Un quart de siècle après l’accord de Taëf, conclu au terme d’une guerre civile, arabe et internationale de quinze ans, et considéré comme l’épilogue d’un conflit portant sur le statut des confessions religieuses dans le système politique, la nostalgie reste forte d’un Etat qui conférerait tout pouvoir aux chrétiens et, plus précisément, aux maronites, se contentant d’amadouer les fractions musulmanes avec des postes plus honorifiques que réellement signifiants.
Il est à regretter que le débat sur le « système » ne s’intéresse pas aux droits indéniables des citoyens – en réalité moins citoyens que simples sujets administrés –, droits à la démocratie ou à la justice sociale, ni n’envisage une véritable définition de l’identité nationale. Il se concentre en effet uniquement sur les postes du pouvoir, entendus comme « droits » inaliénables des confessions religieuses et considérés comme des privilèges que nul ne peut remettre en cause, sous peine de voir la guerre civile faire rage à nouveau.
Après l’explosion de la situation en Syrie et en Irak, la classe politique chrétienne au Liban se prend à passer outre les faits sur le terrain, tels les massacres, la destruction généralisée et les dangers planant sur les pays et les nations dans leur globalité, pour focaliser son discours et son action sur les seules minorités chrétiennes, comme si ces dernières constituaient l’unique cible de la terreur, tandis que le reste des habitants, pourtant simples citoyens, bénéficierait d’une sécurité et d’un bien-être à toute épreuve. La réalité est tout autre et personne n’est épargné, tant il est vrai que Daech reste suspendu comme une épée de Damoclès au-dessus de toutes les têtes sans distinction.
Au Liban, les chrétiens revendiquent une nouvelle loi électorale qui les affranchirait d’un partenariat avec « les autres » et ce, à la faveur d’une « cantonisation » qui autoriserait des modalités de vote et d’élection de leurs propres députés, en parfaite autarcie par rapport aux autres confessions religieuses, mais sur le principe d’une égalité de sièges. Par la suite, ils participeraient à l’élection d’un « président » en deux temps : un premier temps strictement chrétien précéderait les élections nationales, tenant compte toutefois de la popularité des candidats dans leur milieu d’origine.

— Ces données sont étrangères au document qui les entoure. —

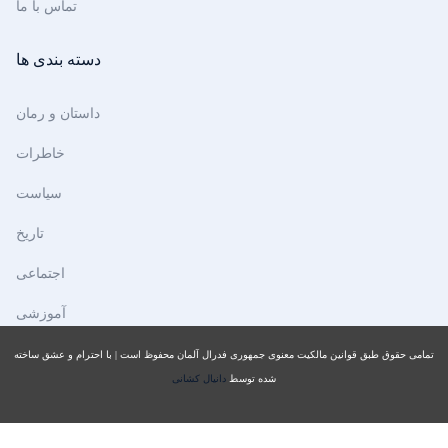
تماس با ما
دسته بندی ها
داستان و رمان
خاطرات
سیاست
تاریخ
اجتماعی
آموزشی
تمامی حقوق طبق قوانین مالکیت معنوی جمهوری فدرال آلمان محفوظ است | با احترام و عشق ساخته
شده توسط
دانیال کشانی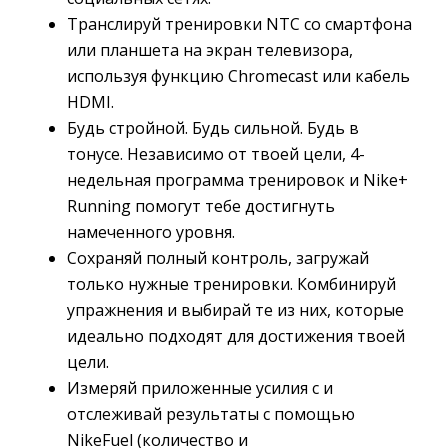
Транслируй тренировки NTC со смартфона
или планшета на экран телевизора,
используя функцию Chromecast или кабель
HDMI.
Будь стройной. Будь сильной. Будь в
тонусе. Независимо от твоей цели, 4-
недельная программа тренировок и Nike+
Running помогут тебе достигнуть
намеченного уровня.
Сохраняй полный контроль, загружай
только нужные тренировки. Комбинируй
упражнения и выбирай те из них, которые
идеально подходят для достижения твоей
цели.
Измеряй приложенные усилия с и
отслеживай результаты с помощью
NikeFuel (количество и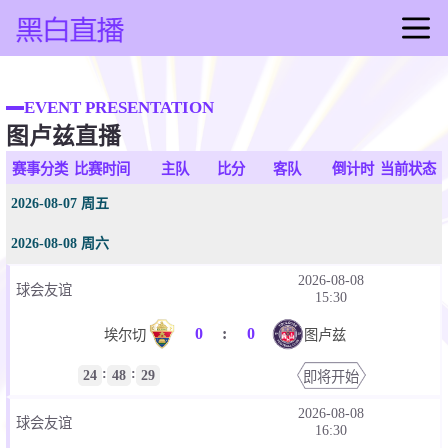
首页
足球直播
EVENT PRESENTATION
图卢兹直播
篮球直播
足球录像
赛事分类
比赛时间
主队
比分
客队
倒计时
当前状态
篮球录像
2026-08-07 周五
足球集锦
2026-08-08 周六
篮球集锦
2026-08-08
足球新闻
球会友谊
15:30
篮球新闻
0
:
0
埃尔切
图卢兹
:
:
24
48
29
即将开始
2026-08-08
球会友谊
16:30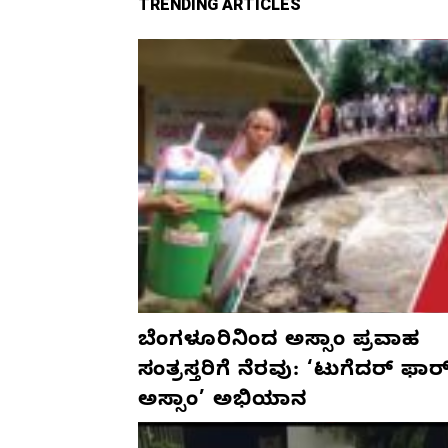
TRENDING ARTICLES
ಬೆಂಗಳೂರಿನಿಂದ ಅಸ್ಸಾಂ ಪ್ರವಾಹ
ಸಂತ್ರಸ್ತರಿಗೆ ನೆರವು: ‘ಟುಗೆದರ್ ಫಾರ
ಅಸ್ಸಾಂ’ ಅಭಿಯಾನ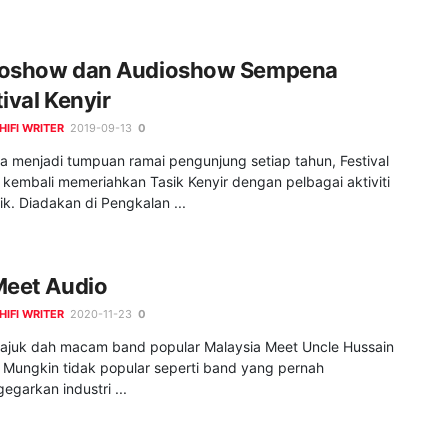
oshow dan Audioshow Sempena
ival Kenyir
HIFI WRITER
2019-09-13
0
a menjadi tumpuan ramai pengunjung setiap tahun, Festival
 kembali memeriahkan Tasik Kenyir dengan pelbagai aktiviti
k. Diadakan di Pengkalan ...
Meet Audio
HIFI WRITER
2020-11-23
0
tajuk dah macam band popular Malaysia Meet Uncle Hussain
. Mungkin tidak popular seperti band yang pernah
garkan industri ...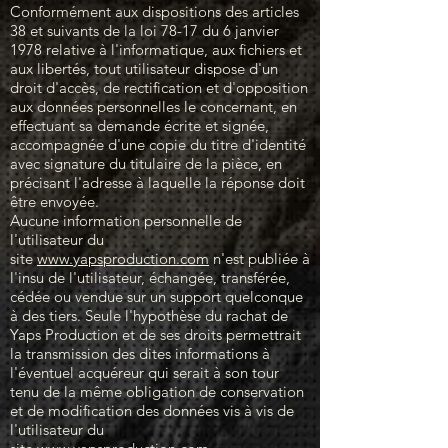
Conformément aux dispositions des articles
38 et suivants de la loi 78-17 du 6 janvier
1978 relative à l'informatique, aux fichiers et
aux libertés, tout utilisateur dispose d'un
droit d'accès, de rectification et d'opposition
aux données personnelles le concernant, en
effectuant sa demande écrite et signée,
accompagnée d'une copie du titre d'identité
avec signature du titulaire de la pièce, en
précisant l'adresse à laquelle la réponse doit
être envoyée.
Aucune information personnelle de
l'utilisateur du
site
www.yapsproduction.com
n'est publiée à
l'insu de l'utilisateur, échangée, transférée,
cédée ou vendue sur un support quelconque
à des tiers. Seule l'hypothèse du rachat de
Yaps Production et de ses droits permettrait
la transmission des dites informations à
l'éventuel acquéreur qui serait à son tour
tenu de la même obligation de conservation
et de modification des données vis à vis de
l'utilisateur du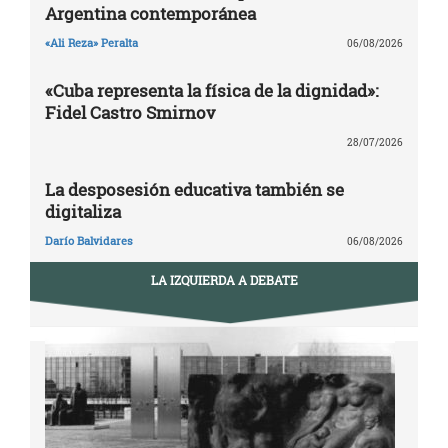
Argentina contemporánea
«Ali Reza» Peralta
06/08/2026
«Cuba representa la física de la dignidad»:
Fidel Castro Smirnov
28/07/2026
La desposesión educativa también se
digitaliza
Darío Balvidares
06/08/2026
LA IZQUIERDA A DEBATE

Chaque fois que le système confessionnel est ébranlé, il démontre son impuissance à construire un État pour l’ensemble des citoyens, et son incapacité à faire face aux crises politiques et sociales, crises que ses grands pontes ne se privent pas de susciter et d’exploiter à des fins suspectes, pour engranger des bénéfices illégaux ou conclure des affaires louches. Or c’est précisément quand le système se paralyse que des voix s’élèvent pour demander encore plus de confessionnalisme, rappelant notamment que « les droits des chrétiens » ne sont pas négociables, qu’ils ne souffrent aucune modalité de changement ou d’amendement, sans quoi le pilier de l’unité nationale s’effondrerait.
Il va sans dire que les grandes figures musulmanes du système tirent profit du crescendo confessionnel chez les leaders chrétiens, et ne manquent pas de rappeler à cet effet qu’elles ont également leur part des gains et des intérêts, laquelle se résume trivialement comme suit : « Vous en voulez toujours davantage, alors nous aussi. Car, comme vous, nous sommes les gardiens des droits de nos communautés ! ».
C’est ainsi que le peuple est progressivement occulté, remplacé par des masses d’ouailles qu’il est aisé de convertir, moyennant quelques services, en sujets parfaitement vassalisés, à la solde des chefs des confessions religieuses. Pendant ce temps, s’estompe peu à peu l’existence même du « citoyen » et de « l’État civil », vestiges d’un luxe que les Libanais ne sont plus hélas ! en mesure d’assumer.